DUBLIN, Ireland and TREVOSE, Pa., July 26, 2021 (GLOBE NEWSWIRE) -- Strongbridge Biopharma plc (Nasdaq: SBBP), a global commercial-stage biopharmaceutical company focused on the development and commercialization of therapies for rare diseases with significant unmet needs, today announced that, following a hearing before the Irish High Court, it has scheduled special shareholder meetings for Wednesday, September 8, 2021, in connection with the proposed acquisition of Strongbridge by Xeris Pharmaceuticals, Inc. (“Xeris”) (the “Acquisition”).
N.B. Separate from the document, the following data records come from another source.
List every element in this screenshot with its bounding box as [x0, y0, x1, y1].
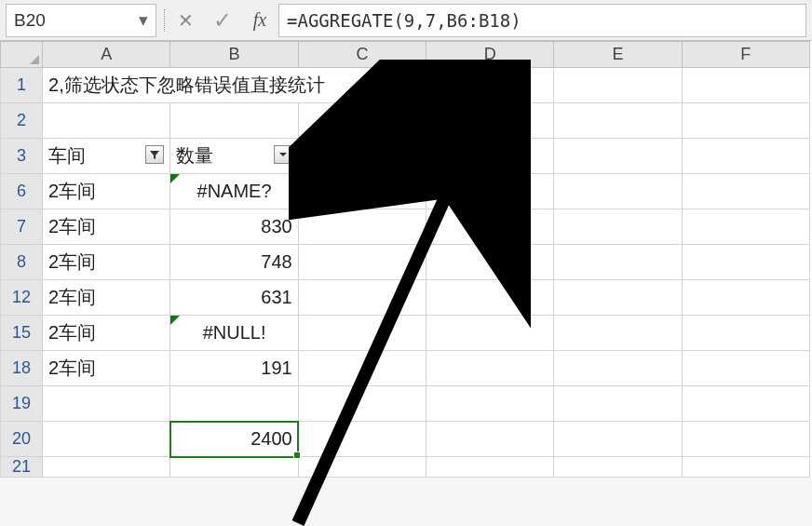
worksheet-grid[interactable]: ABCDEF12,筛选状态下忽略错误值直接统计23车间数量62车间#NAME?7… [0, 41, 812, 478]
active-cell[interactable]: 2400 [170, 422, 298, 457]
name-box-dropdown-icon[interactable]: ▾ [139, 9, 148, 31]
name-box[interactable]: B20 ▾ [6, 4, 156, 37]
cell[interactable] [170, 386, 298, 422]
cell[interactable] [682, 174, 809, 209]
cell[interactable] [298, 209, 426, 245]
column-header-F[interactable]: F [682, 42, 809, 68]
cell[interactable] [298, 245, 426, 280]
cell[interactable]: 631 [170, 280, 298, 316]
cell[interactable] [426, 351, 554, 386]
filter-active-icon[interactable] [145, 145, 164, 164]
cell[interactable]: 2车间 [43, 245, 170, 280]
row-header[interactable]: 21 [1, 457, 43, 478]
cell[interactable] [554, 386, 682, 422]
cell[interactable] [682, 316, 809, 351]
column-header-A[interactable]: A [43, 42, 170, 68]
cell[interactable] [682, 422, 809, 457]
cell[interactable] [426, 174, 554, 209]
cell[interactable] [426, 139, 554, 174]
row-header[interactable]: 3 [1, 139, 43, 174]
cell[interactable]: #NAME? [170, 174, 298, 209]
cell[interactable] [554, 245, 682, 280]
cell[interactable] [554, 103, 682, 139]
cell[interactable] [554, 174, 682, 209]
row-header[interactable]: 18 [1, 351, 43, 386]
cell[interactable] [554, 280, 682, 316]
cell[interactable]: 2车间 [43, 174, 170, 209]
cell[interactable]: #NULL! [170, 316, 298, 351]
column-header-E[interactable]: E [554, 42, 682, 68]
cell[interactable] [554, 68, 682, 103]
cell[interactable]: 2车间 [43, 351, 170, 386]
cell[interactable] [554, 457, 682, 478]
cell[interactable] [554, 422, 682, 457]
cell[interactable] [426, 457, 554, 478]
row-header[interactable]: 8 [1, 245, 43, 280]
formula-input[interactable]: =AGGREGATE(9,7,B6:B18) [278, 4, 806, 37]
filter-dropdown-icon[interactable] [274, 145, 292, 164]
separator [164, 9, 165, 32]
column-header-B[interactable]: B [170, 42, 298, 68]
cell[interactable] [426, 245, 554, 280]
cell[interactable]: 191 [170, 351, 298, 386]
row-header[interactable]: 20 [1, 422, 43, 457]
cell[interactable] [682, 139, 809, 174]
cell[interactable] [682, 351, 809, 386]
cell[interactable] [682, 68, 809, 103]
cell[interactable] [426, 316, 554, 351]
cell[interactable] [554, 351, 682, 386]
cell[interactable] [298, 422, 426, 457]
cell[interactable] [298, 139, 426, 174]
cell[interactable]: 2车间 [43, 316, 170, 351]
row-header[interactable]: 1 [1, 68, 43, 103]
cell[interactable]: 2车间 [43, 280, 170, 316]
cell[interactable]: 数量 [170, 139, 298, 174]
cell[interactable] [682, 457, 809, 478]
cell[interactable] [682, 386, 809, 422]
cell[interactable] [426, 422, 554, 457]
cancel-button[interactable]: ✕ [167, 4, 204, 37]
cell[interactable] [43, 386, 170, 422]
cell[interactable] [554, 139, 682, 174]
cell[interactable] [170, 457, 298, 478]
cell[interactable] [43, 457, 170, 478]
column-header-D[interactable]: D [426, 42, 554, 68]
column-header-C[interactable]: C [298, 42, 426, 68]
cell[interactable] [43, 103, 170, 139]
cell[interactable] [554, 209, 682, 245]
cell[interactable]: 2车间 [43, 209, 170, 245]
cell[interactable] [298, 457, 426, 478]
cell[interactable] [426, 280, 554, 316]
cell[interactable] [298, 280, 426, 316]
cell[interactable] [298, 386, 426, 422]
cell[interactable] [298, 351, 426, 386]
row-header[interactable]: 6 [1, 174, 43, 209]
enter-button[interactable]: ✓ [204, 4, 241, 37]
row-header[interactable]: 19 [1, 386, 43, 422]
cell[interactable] [43, 422, 170, 457]
cell[interactable]: 748 [170, 245, 298, 280]
cell[interactable] [554, 316, 682, 351]
cell[interactable]: 830 [170, 209, 298, 245]
cell[interactable]: 车间 [43, 139, 170, 174]
select-all-corner[interactable] [1, 42, 43, 68]
cell[interactable] [682, 103, 809, 139]
cell[interactable] [682, 280, 809, 316]
row-header[interactable]: 12 [1, 280, 43, 316]
cell[interactable] [426, 68, 554, 103]
cell[interactable] [298, 174, 426, 209]
cell-title[interactable]: 2,筛选状态下忽略错误值直接统计 [43, 68, 426, 103]
cell[interactable] [426, 386, 554, 422]
cell[interactable] [682, 245, 809, 280]
cell[interactable] [426, 209, 554, 245]
fx-icon[interactable]: fx [241, 4, 278, 37]
cell[interactable] [426, 103, 554, 139]
row-header[interactable]: 15 [1, 316, 43, 351]
row-header[interactable]: 2 [1, 103, 43, 139]
row-header[interactable]: 7 [1, 209, 43, 245]
cell[interactable] [298, 316, 426, 351]
cell[interactable] [298, 103, 426, 139]
cell[interactable] [170, 103, 298, 139]
cell[interactable] [682, 209, 809, 245]
name-box-value: B20 [14, 10, 46, 31]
As previously announced on May 24, 2021, Strongbridge and Xeris entered into a definitive transaction agreement under which Xeris will acquire Strongbridge in a stock and CVR transaction for a transaction equity value of approximately $267 million, based on the closing price of Xeris’ common stock of $3.47 on May 21, 2021 and Strongbridge’s fully diluted share capital. The Acquisition will be effected by means of a “scheme of arrangement” under Chapter 1 of Part 9 of the Irish Companies Act of 2014.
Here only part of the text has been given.